23-VII : Église de La Salle-les-Alpes : György Ligeti (1923-2006) : Sonate pour violoncelle ; Trio pour violon, cor et piano ; Solange Ancona (1943-2019) : Thama pour violoncelle ; Philippe Leroux (né en 1959) : L’autre épaisseur pour ensemble (CM). Ensemble L’Itinéraire : Florian Lauridon et Myrtille Hetzel, violoncelle ; Fuminori Tanada, piano ; Antoine Dreyfus, cor ; Anne Mercier, violon ; Alexis Lahens, trombone ; Vincent Lhermet, accordéon ; Julie Brunet-Jailly, flûte ; Yann Dubost, contrebasse.
24-VII : Église de La Grave : Michelle Agnes Magalhaes (née en 1979) : Après la tempête, a songbook for Shakespeare ; livret Aurélia Hetzel et Michelle Agnes Magalhaes ; textes, Aurélia Hetzel. Élise Chauvin, soprano ; Grace Durham, mezzo-soprano ; Katalin Károlyi, mezzo-soprano ; Ensemble L’Itinéraire.

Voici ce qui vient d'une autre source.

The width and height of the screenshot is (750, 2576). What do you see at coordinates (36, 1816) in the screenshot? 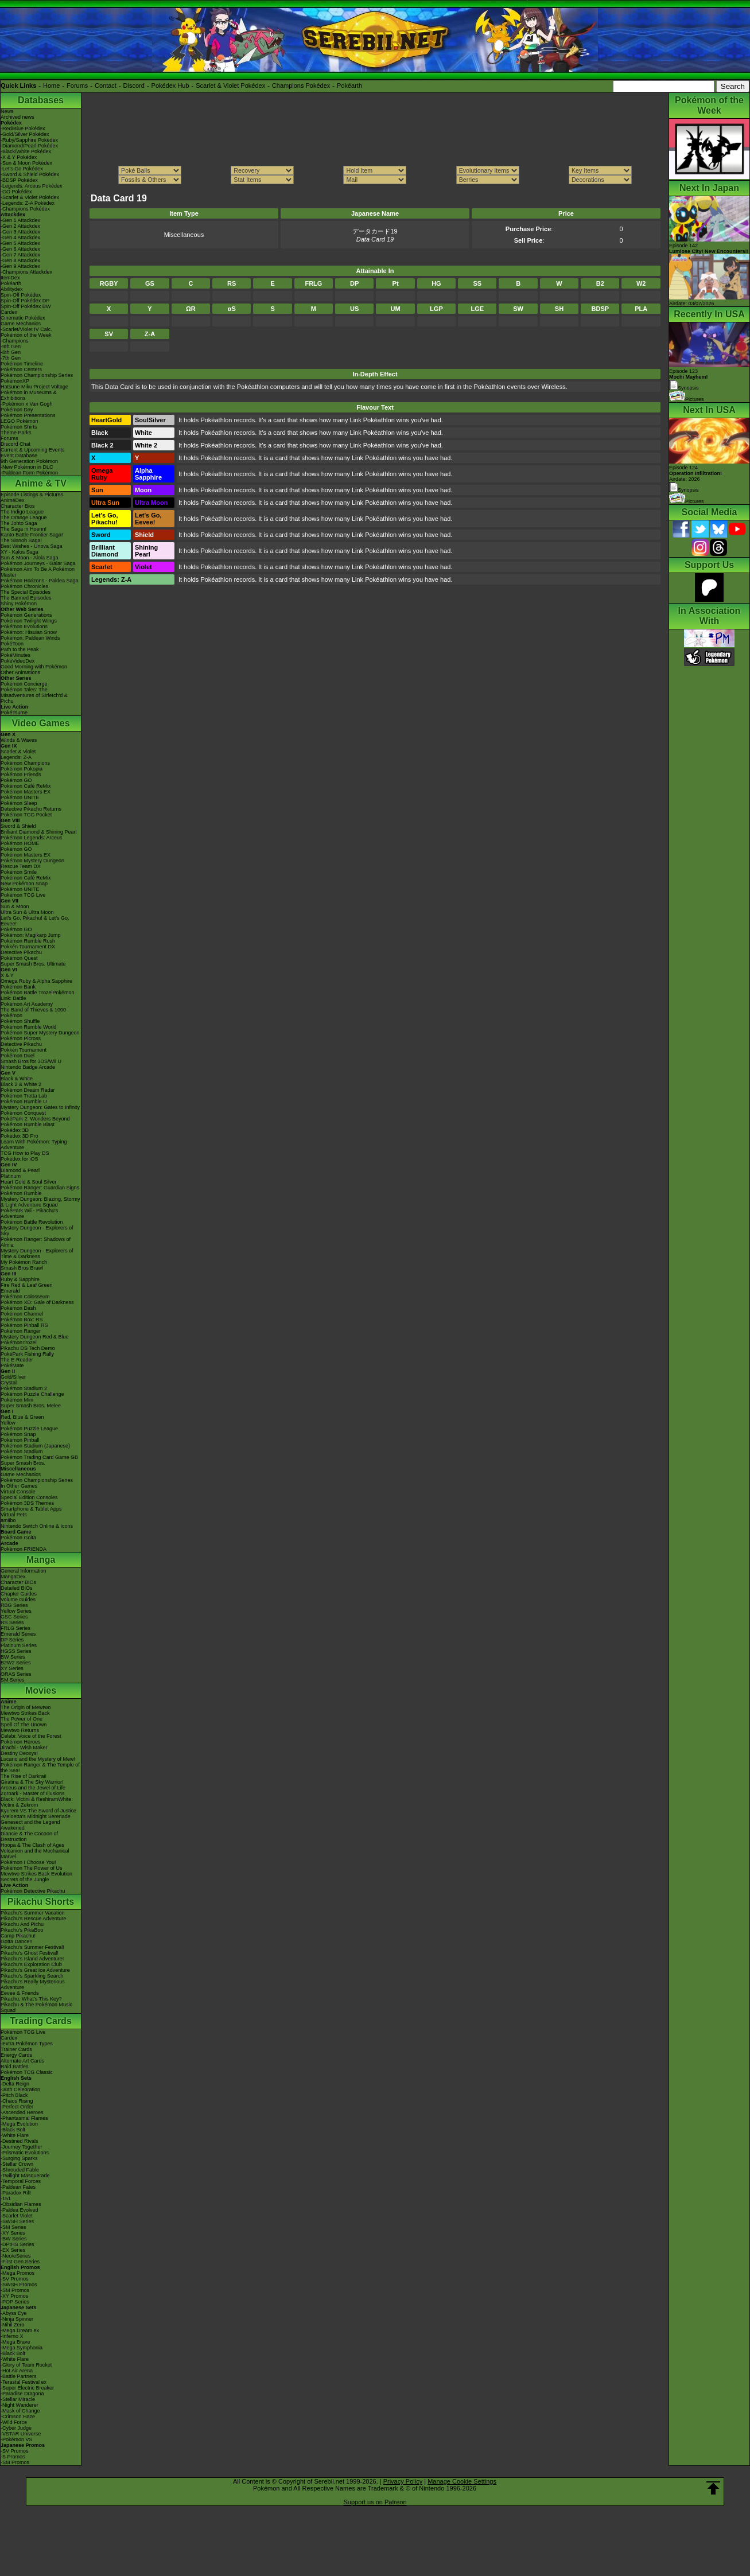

30-VII : 18h :Église de Saint-Théoffrey : œuvres de Roger Tessier, Michaël Levinas, Claude Vivier, Fuminori Tanada, François Bousch (CM), Sina Fallahzadeh (CM). Katalin Károlyi, mezzo soprano ; ensemble L’Itinéraire.
21h : Lac du Petichet : Grégoire Lorieux (né en 1976) : Concert nocturne. Ensemble L’Itinéraire.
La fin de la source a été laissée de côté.